>>>>
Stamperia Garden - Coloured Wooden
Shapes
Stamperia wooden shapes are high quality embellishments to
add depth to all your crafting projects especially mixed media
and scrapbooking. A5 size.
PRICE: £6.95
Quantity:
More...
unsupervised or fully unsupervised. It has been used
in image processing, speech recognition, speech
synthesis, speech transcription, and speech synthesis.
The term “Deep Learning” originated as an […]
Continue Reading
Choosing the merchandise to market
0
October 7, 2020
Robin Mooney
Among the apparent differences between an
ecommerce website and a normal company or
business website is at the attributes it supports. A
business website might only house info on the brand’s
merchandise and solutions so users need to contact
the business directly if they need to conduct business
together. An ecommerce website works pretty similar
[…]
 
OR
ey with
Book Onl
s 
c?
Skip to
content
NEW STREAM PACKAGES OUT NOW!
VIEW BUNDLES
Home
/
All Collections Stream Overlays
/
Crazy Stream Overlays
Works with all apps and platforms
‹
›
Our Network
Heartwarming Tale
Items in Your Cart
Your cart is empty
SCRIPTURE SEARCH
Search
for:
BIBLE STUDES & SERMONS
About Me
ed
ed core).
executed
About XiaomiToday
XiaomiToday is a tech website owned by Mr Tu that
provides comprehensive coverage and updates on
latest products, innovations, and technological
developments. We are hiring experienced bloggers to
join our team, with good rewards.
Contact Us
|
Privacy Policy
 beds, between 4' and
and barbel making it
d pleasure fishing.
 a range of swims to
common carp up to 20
<<<<
>>>>
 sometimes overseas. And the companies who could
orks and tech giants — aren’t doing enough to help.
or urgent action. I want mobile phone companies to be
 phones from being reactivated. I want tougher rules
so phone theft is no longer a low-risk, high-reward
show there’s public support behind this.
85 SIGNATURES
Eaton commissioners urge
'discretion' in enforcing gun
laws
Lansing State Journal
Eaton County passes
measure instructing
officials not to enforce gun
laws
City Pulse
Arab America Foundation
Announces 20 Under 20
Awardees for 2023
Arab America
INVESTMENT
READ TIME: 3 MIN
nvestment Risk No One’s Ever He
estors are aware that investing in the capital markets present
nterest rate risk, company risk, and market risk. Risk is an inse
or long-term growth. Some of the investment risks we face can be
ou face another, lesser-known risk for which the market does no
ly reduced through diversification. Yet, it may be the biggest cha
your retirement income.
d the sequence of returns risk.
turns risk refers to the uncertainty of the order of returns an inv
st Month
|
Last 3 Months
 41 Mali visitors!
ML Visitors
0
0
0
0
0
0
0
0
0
<<<<
>>>>
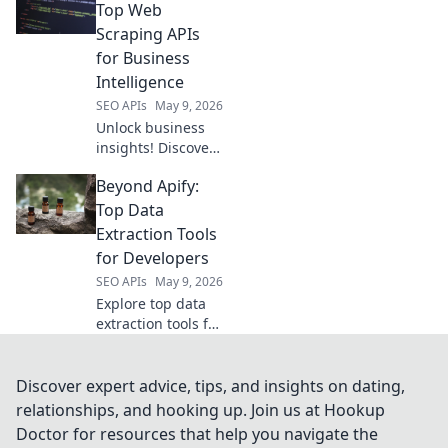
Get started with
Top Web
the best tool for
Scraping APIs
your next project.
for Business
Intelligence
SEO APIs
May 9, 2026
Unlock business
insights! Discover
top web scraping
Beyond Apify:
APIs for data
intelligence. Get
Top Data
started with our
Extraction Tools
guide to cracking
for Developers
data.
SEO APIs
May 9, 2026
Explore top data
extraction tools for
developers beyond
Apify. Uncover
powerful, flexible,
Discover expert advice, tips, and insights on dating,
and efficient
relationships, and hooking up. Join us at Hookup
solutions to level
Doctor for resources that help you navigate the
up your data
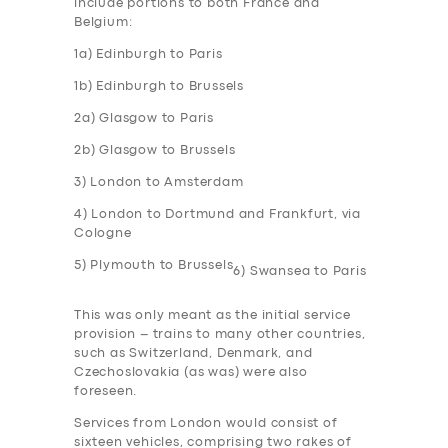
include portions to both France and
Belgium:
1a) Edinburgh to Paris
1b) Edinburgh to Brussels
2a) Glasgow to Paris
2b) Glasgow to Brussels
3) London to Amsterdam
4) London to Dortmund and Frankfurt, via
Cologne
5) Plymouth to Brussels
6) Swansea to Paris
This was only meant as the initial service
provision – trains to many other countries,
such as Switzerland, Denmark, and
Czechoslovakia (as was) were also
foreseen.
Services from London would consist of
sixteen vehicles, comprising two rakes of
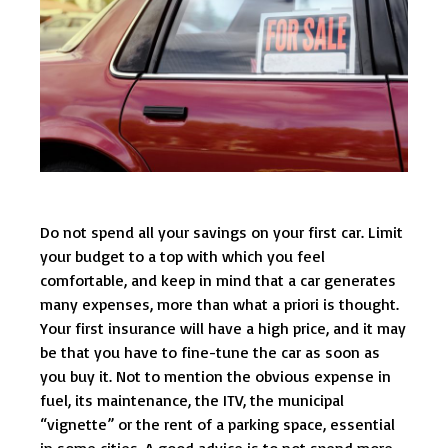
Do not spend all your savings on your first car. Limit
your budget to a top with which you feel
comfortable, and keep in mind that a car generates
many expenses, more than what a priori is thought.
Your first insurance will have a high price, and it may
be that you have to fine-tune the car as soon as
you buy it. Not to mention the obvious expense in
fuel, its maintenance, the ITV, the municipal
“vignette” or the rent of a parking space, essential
<<<<
* Task instructions *
Would you retype the lines above from the one with "Stamperia Garden - Coloured Wooden" down to the one with "common carp up to 20", word for word, both ends included and no other lines?

* Solved exercise *
Stamperia Garden - Coloured Wooden
Shapes
Stamperia wooden shapes are high quality embellishments to
add depth to all your crafting projects especially mixed media
and scrapbooking. A5 size.
PRICE: £6.95
Quantity:
More...
unsupervised or fully unsupervised. It has been used
in image processing, speech recognition, speech
synthesis, speech transcription, and speech synthesis.
The term “Deep Learning” originated as an […]
Continue Reading
Choosing the merchandise to market
0
October 7, 2020
Robin Mooney
Among the apparent differences between an
ecommerce website and a normal company or
business website is at the attributes it supports. A
business website might only house info on the brand’s
merchandise and solutions so users need to contact
the business directly if they need to conduct business
together. An ecommerce website works pretty similar
[…]
 
OR
ey with
Book Onl
s 
c?
Skip to
content
NEW STREAM PACKAGES OUT NOW!
VIEW BUNDLES
Home
/
All Collections Stream Overlays
/
Crazy Stream Overlays
Works with all apps and platforms
‹
›
Our Network
Heartwarming Tale
Items in Your Cart
Your cart is empty
SCRIPTURE SEARCH
Search
for:
BIBLE STUDES & SERMONS
About Me
ed
ed core).
executed
About XiaomiToday
XiaomiToday is a tech website owned by Mr Tu that
provides comprehensive coverage and updates on
latest products, innovations, and technological
developments. We are hiring experienced bloggers to
join our team, with good rewards.
Contact Us
|
Privacy Policy
 beds, between 4' and
and barbel making it
d pleasure fishing.
 a range of swims to
common carp up to 20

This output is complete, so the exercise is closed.